Journal, Primer

After I posted,”Journal, or not to Journal” I assumed at the time that everyone understood the journaling process.  Not so.  So, here is a primer.

Please understand that one does not need a fancy book that is already bound or that has questions for you to fill in.  Someone gave me such a journal a few years ago and I actually did use it, but it stifled my thinking.  I dutifully filled in the blanks, but did not feel a sense of accomplishment. Honestly, the paper usually should not be loose-leaf unless you put it in a binder.  Spiral bound school paper is really perfect and doesn’t cost much.

If you must, self-assign a subject as a beginner.  Teachers assign a subject for journals in English class because students need a “seed” idea.  You can choose the weather, a person, a place, a book, a meal, a project, or all of the subjects mentioned and more!  Sometimes the entry might be a Bible verse that soothed or pricked your soul.

Since no one is going to “grade” you on the journal, make it just a personal as you want.  I keep my journal (which is a spiral-bound school notebook) on my desk most of the time out in the open.  I also live alone.  When I had family, I usually kept the journal with my Bible and I kept is closed.  Like a diary, it is rather personal, after all.  Most of all, because you are not receiving a grade, write just as if you were talking.  Not every sentence needs proper structure.  Burst into poetic form if that is your fancy.  Use as many descriptive words as you like.  Don’t worry about spelling and punctuation. Really!

Reflecting on what you wrote, the day you wrote it, may teach you something about yourself, or about your walk with friends, or family, or your God.  Handwritten is best; just make sure you can read it later.  Some of my entries, to my shame, are not legible. If you use pencil, it will fade.  Red ink does awful bleeding as it ages.

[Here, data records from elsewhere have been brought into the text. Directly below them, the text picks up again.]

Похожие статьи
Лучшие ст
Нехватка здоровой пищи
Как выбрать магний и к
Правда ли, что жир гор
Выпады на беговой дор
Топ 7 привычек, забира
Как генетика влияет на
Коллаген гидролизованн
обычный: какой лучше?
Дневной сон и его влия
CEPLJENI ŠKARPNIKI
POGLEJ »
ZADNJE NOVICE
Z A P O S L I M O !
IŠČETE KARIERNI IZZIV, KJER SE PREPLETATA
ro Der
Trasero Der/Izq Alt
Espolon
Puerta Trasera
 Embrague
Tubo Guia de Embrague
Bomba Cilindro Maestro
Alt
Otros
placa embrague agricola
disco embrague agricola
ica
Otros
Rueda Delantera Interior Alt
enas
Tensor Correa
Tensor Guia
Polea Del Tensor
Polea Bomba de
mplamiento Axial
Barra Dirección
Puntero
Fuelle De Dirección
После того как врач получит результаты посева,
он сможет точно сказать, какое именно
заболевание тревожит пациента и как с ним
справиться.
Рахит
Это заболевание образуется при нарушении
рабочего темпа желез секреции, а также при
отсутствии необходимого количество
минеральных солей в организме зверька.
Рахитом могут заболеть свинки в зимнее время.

There you go.  I’ll be back on this subject again.   I’ll be challenging you to other writing projects.  You’ll be getting a workshop via weblog.  It won’t cost you anything but neither do you get coffee and sweet rolls while the workshop progresses!


Excerpt from today’s entry in my journal:

Since Kholton was visiting me this morning, I decided he could walk the dog for me.  Dog seemed happy to see the leash.  About half way across the yard she sat down and would not budge!  She turned to look back at me as if to say, “Mama, aren’t you coming?  Hey, if you don’t come, I don’t go.” Kholton turned around and she was happy to come back.  Later tonight, I took her for a walk.  Everything went as usual.  Labs are so sweet.  She didn’t want to leave me alone at home.  Indy Girl is one loving dog.  Oh that I cared for others in such a meaningful way.  Makes me wonder. Do I?



  1. Glenda

    Thank you for the helpful hints. I have often thought about journaling, if for no other reason than to leave some sort of record behind for our children and grandchildren to see how often they were in my thoughts and prayers, but just have never come to the point of actually doing it. Perhaps I should start now, while I can still see, think, and remember! I have also been given a couple of those books, but they seem too impersonal to me.

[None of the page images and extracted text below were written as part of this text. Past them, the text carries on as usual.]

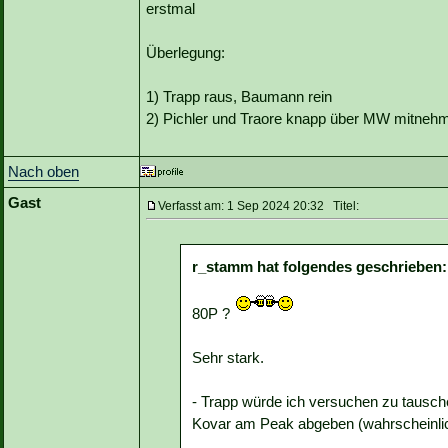
erstmal
Überlegung:
1) Trapp raus, Baumann rein
2) Pichler und Traore knapp über MW mitnehm
Nach oben
Gast
Verfasst am: 1 Sep 2024 20:32 Titel:
r_stamm hat folgendes geschrieben:
80P ?
Sehr stark.
- Trapp würde ich versuchen zu tausch
Kovar am Peak abgeben (wahrscheinlic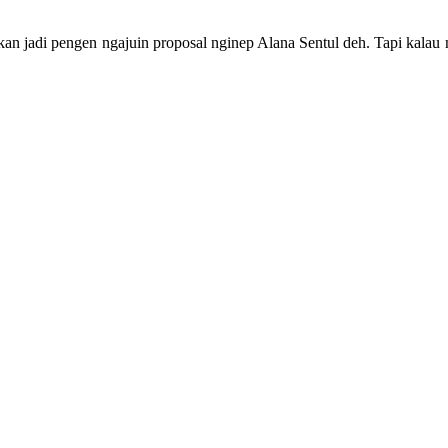
kan jadi pengen ngajuin proposal nginep Alana Sentul deh.
Tapi kalau 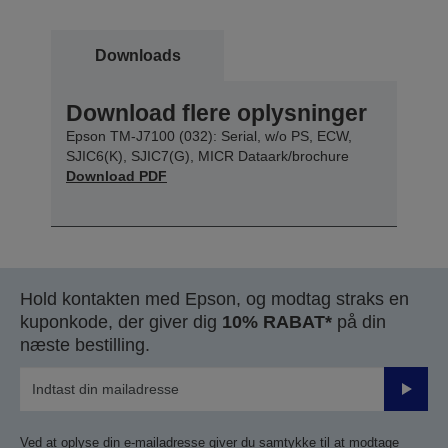
Downloads
Download flere oplysninger
Epson TM-J7100 (032): Serial, w/o PS, ECW,
SJIC6(K), SJIC7(G), MICR Dataark/brochure
Download PDF
Hold kontakten med Epson, og modtag straks en
kuponkode, der giver dig
10% RABAT*
på din
næste bestilling.
Send
Ved at oplyse din e-mailadresse giver du samtykke til at modtage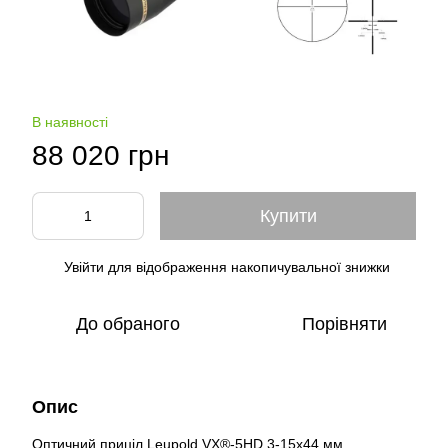
В наявності
88 020 грн
Купити
Увійти
для відображення накопичувальної знижки
%
До обраного
Порівняти
Опис
Оптичний приціл Leupold VX®-5HD 3-15x44 мм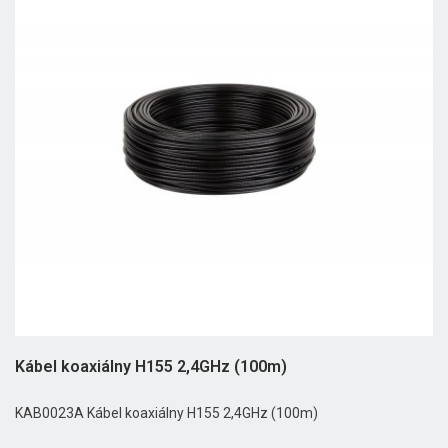
Kábel koaxiálny H155 2,4GHz (100m)
KAB0023A Kábel koaxiálny H155 2,4GHz (100m)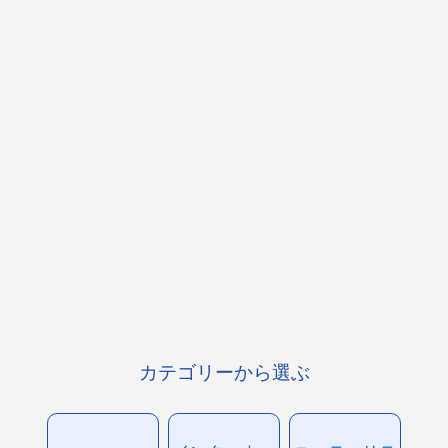
カテゴリーから選ぶ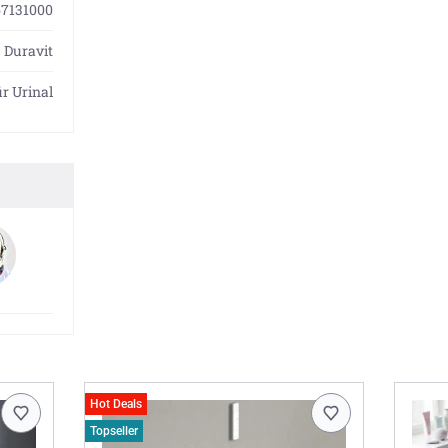
7131000
Duravit
ür Urinal
Hot Deals
Topseller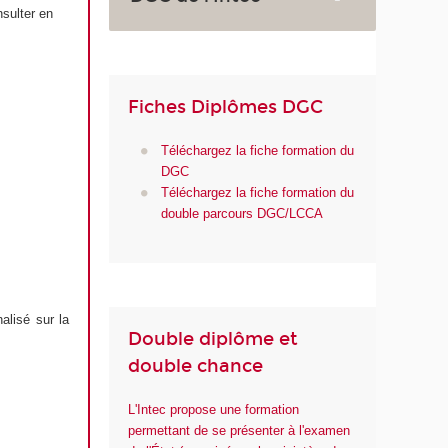
sulter en
Fiches Diplômes DGC
Téléchargez la fiche formation du
DGC
Téléchargez la fiche formation du
double parcours DGC/LCCA
alisé sur la
Double diplôme et
double chance
L'Intec propose une formation
permettant de se présenter à l'examen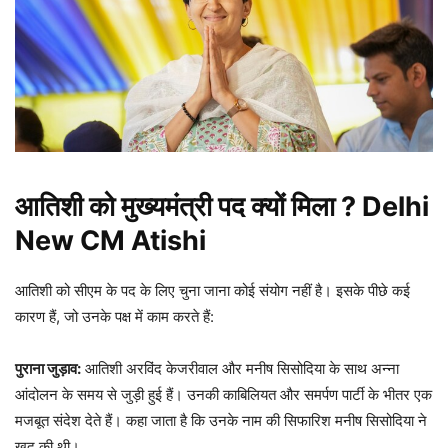
आतिशी को मुख्यमंत्री पद क्यों मिला ? Delhi
New CM Atishi
आतिशी को सीएम के पद के लिए चुना जाना कोई संयोग नहीं है। इसके पीछे कई
कारण हैं, जो उनके पक्ष में काम करते हैं:
पुराना जुड़ाव:
आतिशी अरविंद केजरीवाल और मनीष सिसोदिया के साथ अन्ना
आंदोलन के समय से जुड़ी हुई हैं। उनकी काबिलियत और समर्पण पार्टी के भीतर एक
मजबूत संदेश देते हैं। कहा जाता है कि उनके नाम की सिफारिश मनीष सिसोदिया ने
खुद की थी।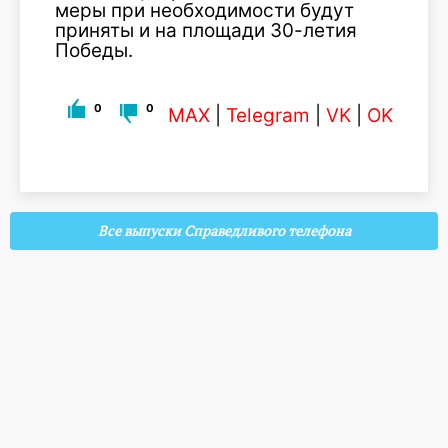
меры при необходимости будут
приняты и на площади 30-летия
Победы.
0
0
MAX
|
Telegram
|
VK
|
OK
Все выпуски Справедливого телефона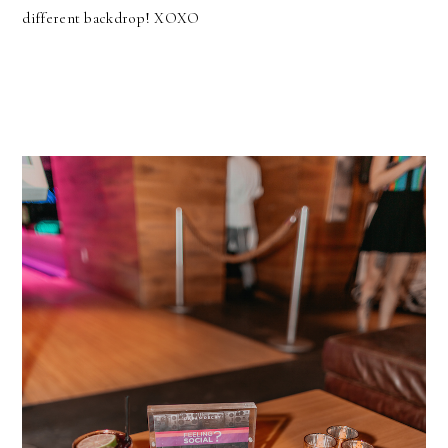
different backdrop! XOXO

    Bless Indy’s little heart! She is so accustomed to giving you your daily exercise that she just didn’t want you to feel neglected! Yes, Labs are really sweet and very loyal, and I’m sure she loves you as much as you love her.

    Oh, by the way…a classmate of mine from Clinton, Ron Phillips, has written a book about journaling, called “Spiritual Journaling–God’s Whispers in Daily Living,” which is a very thin book and easy read. I know it’s available on Amazon, but not sure whether it’s on Kindle yet. He is a follower of the teachings of Thomas Merton, and worked as a hospital chaplain before retiring a couple of years ago.

    Anyway, thank you for the nudge in the right direction! 🙂

  2. Well, just get going on it! While many get going on it they change the attitude from “I HAVE to . . . to I GET to! There are so many variables, I will write on this subject again. I think there are things that should be left as a memory. I do have a spiral bound book called, “Grandma’s Book of Memories” that I have filled out–well most of it–for the children and grandchildren and great-grandchildren, etc. I bought it in a stationary store long ago. A handwritten testimony of salvation should be included, too. I’ll get to those things. But, Glenda, most of all, just start. Start with two of three sentences. Some of my entries are just two or three sentences, and some are two pages or more. All of it is conversational. Happy writing. You might nudge Allen in to collecting a few gems too.
    Yes, my Indy Girl is precious. Until yesterday, though, I never really understood how much she cares for me. Unlike cats, dogs tend to loyalty and more about you than themselves.